1. Pull-Based Architecture Unlike systems where you push metrics to a central server, Prometheus pulls metrics from your application. This means:

Your application doesn't need to know where Prometheus is
No complicated client configuration for multiple monitoring servers
Prometheus controls the scraping frequency
Your app just exposes metrics; Prometheus does the rest

2. Multi-Dimensional Data Model Prometheus uses labels to add dimensions to metrics. Instead of tracking separate metrics like:

api_requests_login
api_requests_checkout
api_requests_search

You track one metric with labels:

api_requests_total{method="POST", endpoint="/login", status="200"}
api_requests_total{method="GET", endpoint="/checkout", status="200"}
api_requests_total{method="GET", endpoint="/search", status="500"}

This makes querying incredibly powerful.

3. Powerful Query Language (PromQL) PromQL lets you slice and dice your data in real-time:

# 95th percentile response time over the last 5 minutes
histogram_quantile(0.95, rate(http_request_duration_seconds_bucket[5m]))

# Error rate per endpoint
sum(rate(http_requests_total{status=~"5.."}[5m])) by (endpoint)

4. No External Dependencies Prometheus stores data locally on disk. No need for a separate database. This means it's reliable even when other systems fail—exactly what you want during an outage.

5. Built for Cloud-Native Prometheus was built at SoundCloud and donated to the Cloud Native Computing Foundation (CNCF). It's designed for dynamic environments where services come and go, making it perfect for containerized applications.

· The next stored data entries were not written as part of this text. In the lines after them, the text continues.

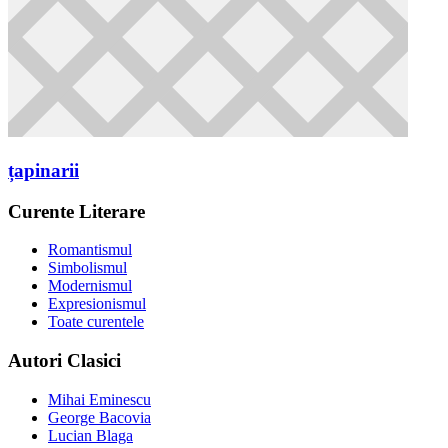
țapinarii
Curente Literare
Romantismul
Simbolismul
Modernismul
Expresionismul
Toate curentele
Autori Clasici
Mihai Eminescu
George Bacovia
Lucian Blaga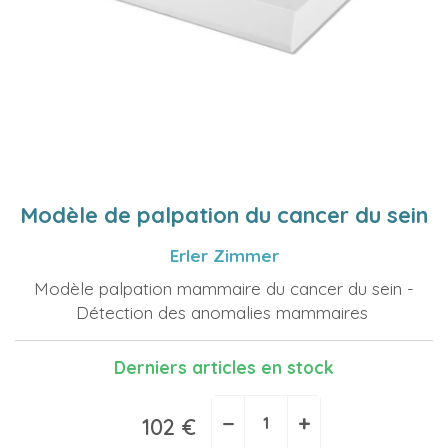
Modèle de palpation du cancer du sein
Erler Zimmer
Modèle palpation mammaire du cancer du sein -
Détection des anomalies mammaires
Derniers articles en stock
−
+
102 €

The Prometheus Mental Model

Understanding Prometheus requires a mental shift. Here's how I think about it:

Your Application's Job:

Instrument your code (add metric counters, gauges, etc.)
Expose metrics at an HTTP endpoint (usually /metrics)
That's it. You're done.

Prometheus's Job:

Scrape your /metrics endpoint periodically (every 15 seconds by default)
Store the metrics as time series data
Evaluate alert rules
Provide query interface for dashboards

This separation of concerns is elegant. Your application focuses on exposing data; Prometheus handles collection, storage, and alerting.

What Prometheus Is NOT

Let me save you some time by clarifying what Prometheus isn't good for:

1. Not for Logs

Prometheus handles metrics, not logs. For logs, use:

ELK Stack (Elasticsearch, Logstash, Kibana)
Loki (Prometheus-like solution for logs)
Cloud provider logging (CloudWatch, Stackdriver)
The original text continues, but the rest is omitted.